(What you should do):
Your answer should be only the lines below from the one with "Last Updated: 2025" to the one with "Venkatesh, V., Morris, M.", repeated exactly, ends included.

(Source data):
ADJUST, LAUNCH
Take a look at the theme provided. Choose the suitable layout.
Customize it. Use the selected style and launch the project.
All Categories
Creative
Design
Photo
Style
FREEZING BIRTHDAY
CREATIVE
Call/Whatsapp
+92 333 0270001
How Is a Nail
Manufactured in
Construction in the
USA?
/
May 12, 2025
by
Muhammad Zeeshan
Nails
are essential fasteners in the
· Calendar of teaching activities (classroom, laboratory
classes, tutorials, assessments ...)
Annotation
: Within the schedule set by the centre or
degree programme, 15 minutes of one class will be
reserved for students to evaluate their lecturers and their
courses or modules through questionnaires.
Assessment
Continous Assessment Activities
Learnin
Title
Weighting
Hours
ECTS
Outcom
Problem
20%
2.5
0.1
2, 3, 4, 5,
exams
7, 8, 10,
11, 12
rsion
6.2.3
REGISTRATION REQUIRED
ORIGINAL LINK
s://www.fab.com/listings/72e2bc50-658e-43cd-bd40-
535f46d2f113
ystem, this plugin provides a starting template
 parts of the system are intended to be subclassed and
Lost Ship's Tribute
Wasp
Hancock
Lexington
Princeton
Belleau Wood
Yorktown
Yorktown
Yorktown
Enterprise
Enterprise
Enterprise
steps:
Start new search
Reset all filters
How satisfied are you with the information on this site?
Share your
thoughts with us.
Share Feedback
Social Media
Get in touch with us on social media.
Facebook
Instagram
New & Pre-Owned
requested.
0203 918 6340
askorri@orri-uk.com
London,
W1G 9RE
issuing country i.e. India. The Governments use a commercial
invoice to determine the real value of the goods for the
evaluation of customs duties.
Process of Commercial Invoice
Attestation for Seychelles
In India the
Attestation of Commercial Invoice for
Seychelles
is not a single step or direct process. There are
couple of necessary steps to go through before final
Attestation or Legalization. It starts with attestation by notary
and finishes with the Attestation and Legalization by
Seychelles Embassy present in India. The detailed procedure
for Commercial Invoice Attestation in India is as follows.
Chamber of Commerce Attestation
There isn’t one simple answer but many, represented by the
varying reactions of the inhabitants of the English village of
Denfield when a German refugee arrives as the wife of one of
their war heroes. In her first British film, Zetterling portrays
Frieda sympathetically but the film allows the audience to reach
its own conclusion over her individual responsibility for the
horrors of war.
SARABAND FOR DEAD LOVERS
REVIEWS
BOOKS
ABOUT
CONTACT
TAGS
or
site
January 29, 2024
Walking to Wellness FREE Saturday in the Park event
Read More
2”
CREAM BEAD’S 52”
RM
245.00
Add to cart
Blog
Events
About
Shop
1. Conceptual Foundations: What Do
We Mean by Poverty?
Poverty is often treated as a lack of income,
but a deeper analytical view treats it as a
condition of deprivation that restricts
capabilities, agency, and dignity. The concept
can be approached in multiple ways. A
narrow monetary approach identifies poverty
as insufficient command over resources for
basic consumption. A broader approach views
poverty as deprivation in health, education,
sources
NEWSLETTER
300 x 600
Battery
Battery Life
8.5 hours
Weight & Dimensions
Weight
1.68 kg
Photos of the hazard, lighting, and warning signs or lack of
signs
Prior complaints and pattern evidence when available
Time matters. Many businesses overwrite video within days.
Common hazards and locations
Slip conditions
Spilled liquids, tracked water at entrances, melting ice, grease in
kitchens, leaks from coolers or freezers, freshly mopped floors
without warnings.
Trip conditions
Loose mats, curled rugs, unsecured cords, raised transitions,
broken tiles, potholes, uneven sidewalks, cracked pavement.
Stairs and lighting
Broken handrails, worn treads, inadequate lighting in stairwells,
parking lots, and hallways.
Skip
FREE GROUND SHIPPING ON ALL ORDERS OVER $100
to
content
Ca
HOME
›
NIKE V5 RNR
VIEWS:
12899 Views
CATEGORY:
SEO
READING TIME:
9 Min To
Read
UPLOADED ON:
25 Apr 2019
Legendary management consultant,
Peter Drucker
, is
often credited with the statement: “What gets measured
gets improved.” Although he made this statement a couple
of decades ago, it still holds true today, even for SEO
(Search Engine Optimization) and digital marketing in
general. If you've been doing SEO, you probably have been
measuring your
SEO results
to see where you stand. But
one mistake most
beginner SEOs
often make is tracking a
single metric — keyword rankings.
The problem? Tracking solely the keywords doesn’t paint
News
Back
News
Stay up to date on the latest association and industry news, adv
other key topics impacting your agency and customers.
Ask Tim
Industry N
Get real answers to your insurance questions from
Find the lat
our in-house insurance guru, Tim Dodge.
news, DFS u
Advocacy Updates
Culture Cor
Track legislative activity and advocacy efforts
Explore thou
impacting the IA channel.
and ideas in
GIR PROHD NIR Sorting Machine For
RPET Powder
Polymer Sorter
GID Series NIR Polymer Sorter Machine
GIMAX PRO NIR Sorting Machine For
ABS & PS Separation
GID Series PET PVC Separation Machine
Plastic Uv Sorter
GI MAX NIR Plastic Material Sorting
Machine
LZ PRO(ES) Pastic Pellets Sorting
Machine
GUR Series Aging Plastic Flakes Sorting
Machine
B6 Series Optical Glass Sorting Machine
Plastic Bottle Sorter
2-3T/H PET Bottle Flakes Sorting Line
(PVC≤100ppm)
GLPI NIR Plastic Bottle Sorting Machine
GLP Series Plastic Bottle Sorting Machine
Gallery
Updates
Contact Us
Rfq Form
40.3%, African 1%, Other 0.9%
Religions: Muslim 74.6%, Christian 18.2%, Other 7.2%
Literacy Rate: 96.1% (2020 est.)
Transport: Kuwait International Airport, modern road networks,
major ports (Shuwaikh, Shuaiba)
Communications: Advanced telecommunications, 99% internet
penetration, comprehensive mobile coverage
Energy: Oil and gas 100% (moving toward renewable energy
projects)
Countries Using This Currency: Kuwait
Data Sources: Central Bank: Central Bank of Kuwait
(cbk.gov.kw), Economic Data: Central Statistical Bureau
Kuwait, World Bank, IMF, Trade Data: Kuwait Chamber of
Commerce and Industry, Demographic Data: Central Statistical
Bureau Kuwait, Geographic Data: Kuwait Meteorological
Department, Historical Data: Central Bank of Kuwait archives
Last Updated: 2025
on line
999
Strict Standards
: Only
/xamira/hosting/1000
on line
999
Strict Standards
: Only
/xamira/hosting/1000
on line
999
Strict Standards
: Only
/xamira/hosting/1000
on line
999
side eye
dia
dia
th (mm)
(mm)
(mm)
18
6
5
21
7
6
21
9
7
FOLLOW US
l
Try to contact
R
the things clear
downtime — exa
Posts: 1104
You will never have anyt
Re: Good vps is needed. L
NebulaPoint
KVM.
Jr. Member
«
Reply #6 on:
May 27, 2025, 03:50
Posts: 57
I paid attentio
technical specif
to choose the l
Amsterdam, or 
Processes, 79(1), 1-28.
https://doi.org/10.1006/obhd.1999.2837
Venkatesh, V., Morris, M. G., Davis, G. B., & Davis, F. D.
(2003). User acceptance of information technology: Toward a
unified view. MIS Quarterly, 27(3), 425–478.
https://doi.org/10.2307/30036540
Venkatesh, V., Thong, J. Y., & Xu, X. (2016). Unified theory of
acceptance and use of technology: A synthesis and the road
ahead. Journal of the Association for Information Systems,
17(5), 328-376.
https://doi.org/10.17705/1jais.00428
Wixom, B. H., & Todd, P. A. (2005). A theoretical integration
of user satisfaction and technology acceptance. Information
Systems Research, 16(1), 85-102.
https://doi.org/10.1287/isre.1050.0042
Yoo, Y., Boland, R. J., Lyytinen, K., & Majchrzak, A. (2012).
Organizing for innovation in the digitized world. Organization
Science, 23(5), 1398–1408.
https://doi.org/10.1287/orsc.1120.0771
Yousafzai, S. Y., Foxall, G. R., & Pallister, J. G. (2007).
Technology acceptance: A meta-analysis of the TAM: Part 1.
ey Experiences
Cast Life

(Exercise result):
Last Updated: 2025
on line
999
Strict Standards
: Only
/xamira/hosting/1000
on line
999
Strict Standards
: Only
/xamira/hosting/1000
on line
999
Strict Standards
: Only
/xamira/hosting/1000
on line
999
side eye
dia
dia
th (mm)
(mm)
(mm)
18
6
5
21
7
6
21
9
7
FOLLOW US
l
Try to contact
R
the things clear
downtime — exa
Posts: 1104
You will never have anyt
Re: Good vps is needed. L
NebulaPoint
KVM.
Jr. Member
«
Reply #6 on:
May 27, 2025, 03:50
Posts: 57
I paid attentio
technical specif
to choose the l
Amsterdam, or 
Processes, 79(1), 1-28.
https://doi.org/10.1006/obhd.1999.2837
Venkatesh, V., Morris, M. G., Davis, G. B., & Davis, F. D.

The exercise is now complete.